Does this include the hybrid insurance as well, whether it was always in the plan? If you could, just comment on that.
Thank you.
Rainer Seele
Regarding the leverage target, I mentioned that we feel quite confident that in 2022, we will reach the 30% again. And, of course, this is something that has to include all the measures that we have currently taken in terms of also portfolio changes with divestments, but also assuming that there is a slight recovery of the business environment.
But nevertheless, countermeasures that we have taken both in terms of CapEx reductions, OpEx reductions in terms of portfolio shift that we have announced, as well as I think the very good cash performance that we are still showing even in the difficult environment we are currently having, makes us confident to reach that.
Reinhard Florey
Well – I take the CapEx, I take the CapEx question. Well, the CapEx in 2020, where we’re going down to €1.7 billion.
Well, given the strong growth development of OMV in the past. This is an – let me call it a budget in an emergency situation.
Yeah. And with a €1.7 billion we really reached the bottom.
If we cut further I think it will have a bigger impact on our production numbers. So that’s why we carefully did it step wise.
The further reduction from €1.8 billion to €1.7 billion is partially a shift of CapEx into 2021. So not all is a cut that we have cancelled projects, some of this CapEx reduction is a shift into 2021.
So we go with a bigger wave into 2021. But we prepare our company that in 2021 we might see also a very – a slow recovery of GDP, global GDP.
And therefore, I will remember repeat our CapEx guidance for the future. You remember that the CapEx guidance without Borealis is something between €2 billion and €2.5 billion as a range for the CapEx.
Including Borealis, we have now upgraded it to a range between €2 billion and €3 billion. So €3 billion is the max CapEx budget we are defining including Borealis.
Florian Greger
Good. We now come to the – and now we come to the final question from Tamas Pletser, Erste Bank.
Tamas Pletser
Yes, good morning. I just got one question regarding Borealis.
You mentioned in this report that you had a significant inventory loss. Can you elaborate a little bit, how much was it?
And in the future when you consolidate Borealis, can we expect the CCS figures from this company or would you stick to the current accounting? Thank you.
Rainer Seele
The inventory loss, actually the revaluation that we had to do in the inventories, that Borealis is showing, is simply a consequence of dropping prices. So that means that you have to, of course, adjust to the moment where you account for and that is then triggering these devaluations which you to also run through the P&L.
So this does not mean any kind of change of policy. This is simply – that’s the value chain within Borealis is around 2 months long.
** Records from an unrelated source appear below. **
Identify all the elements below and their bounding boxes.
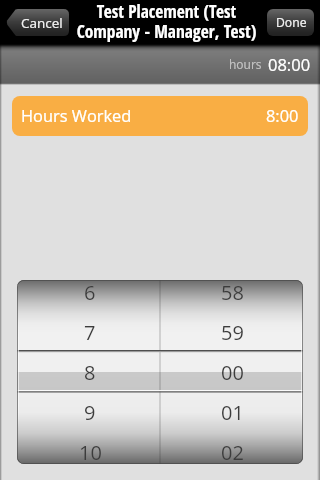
button[interactable]: Hours Worked [12, 96, 308, 136]
staticText: 58 [221, 280, 244, 306]
staticText: 59 [221, 319, 244, 346]
staticText: 9 [84, 399, 96, 426]
staticText: 00 [221, 359, 244, 386]
staticText: 10 [79, 439, 102, 464]
button[interactable]: Done [267, 9, 314, 36]
staticText: 08:00 [268, 53, 311, 75]
staticText: 8 [84, 359, 96, 386]
staticText: 01 [221, 399, 244, 426]
button[interactable]: 6 [17, 280, 303, 464]
staticText: 7 [84, 319, 96, 346]
staticText: 8:00 [266, 104, 299, 126]
staticText: Test Placement (Test Company - Manager, … [13, 0, 320, 43]
staticText: hours [229, 56, 262, 72]
staticText: 02 [221, 439, 244, 464]
staticText: Done [276, 14, 307, 31]
staticText: 6 [84, 280, 96, 306]
button[interactable]: Cancel [6, 9, 69, 36]
staticText: Cancel [21, 14, 63, 32]
staticText: Hours Worked [21, 104, 132, 126]
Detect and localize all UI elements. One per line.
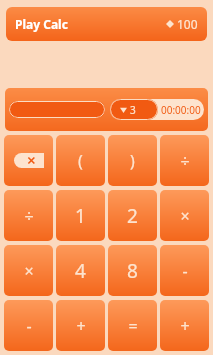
staticText: ÷: [180, 150, 190, 172]
button[interactable]: =: [108, 300, 157, 351]
button[interactable]: ×: [4, 245, 53, 296]
staticText: 1: [75, 203, 86, 229]
staticText: Play Calc: [15, 16, 68, 32]
staticText: +: [180, 315, 190, 337]
button[interactable]: ×: [160, 190, 209, 241]
button[interactable]: [9, 101, 105, 118]
staticText: 8: [127, 258, 138, 284]
staticText: ÷: [24, 205, 34, 227]
staticText: 00:00:00: [161, 103, 201, 117]
button[interactable]: (: [56, 135, 105, 186]
button[interactable]: -: [4, 300, 53, 351]
staticText: -: [182, 260, 188, 282]
staticText: +: [76, 315, 86, 337]
staticText: ×: [24, 260, 34, 282]
staticText: 100: [177, 16, 198, 32]
staticText: 4: [75, 258, 86, 284]
button[interactable]: 4: [56, 245, 105, 296]
staticText: -: [26, 315, 32, 337]
button[interactable]: 2: [108, 190, 157, 241]
staticText: ×: [180, 205, 190, 227]
button[interactable]: Play Calc: [6, 7, 207, 41]
button[interactable]: ÷: [4, 190, 53, 241]
staticText: =: [128, 315, 138, 337]
staticText: 2: [127, 203, 138, 229]
button[interactable]: Backspace: [4, 135, 53, 186]
button[interactable]: 1: [56, 190, 105, 241]
staticText: ): [130, 150, 135, 172]
button[interactable]: ÷: [160, 135, 209, 186]
staticText: (: [78, 150, 83, 172]
button[interactable]: +: [56, 300, 105, 351]
button[interactable]: +: [160, 300, 209, 351]
button[interactable]: 8: [108, 245, 157, 296]
staticText: 3: [130, 103, 136, 117]
button[interactable]: -: [160, 245, 209, 296]
button[interactable]: 3: [110, 99, 158, 120]
button[interactable]: ): [108, 135, 157, 186]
So this means that if you feed in material it takes between 1 and 2 months to finally produce it to the end product. And this, of course, then has a quite potential for fluctuation in the inventory valuation.
And this is when there’s a consistent drop in prices, then of course, you will see that consequence here. So this is the way how it looks.
When it comes to accounting of Borealis, of course, Borealis will undergo a purchase price allocation, a PPA. And this PPA will determine, ultimately, the way how it is consolidated and with what values it is consolidated which will be according to the purchase price that we pay in the acquisition.
Other than that, it will be fully consolidated. And this is the biggest change, of course, in our overall accounting.
Tamas Pletser
Okay. That’s pretty good.
Thank you very much.
Florian Greger
Yeah, that brings us to the end of our conference call. We would like to thank you for joining us today.
Should you have any further questions, please reach out to the Investor Relations team. We are happy to help you.
With that, we wish you a good day. Bye.
Operator
That concludes today’s teleconference call. A replay of the call will be available for 1 week.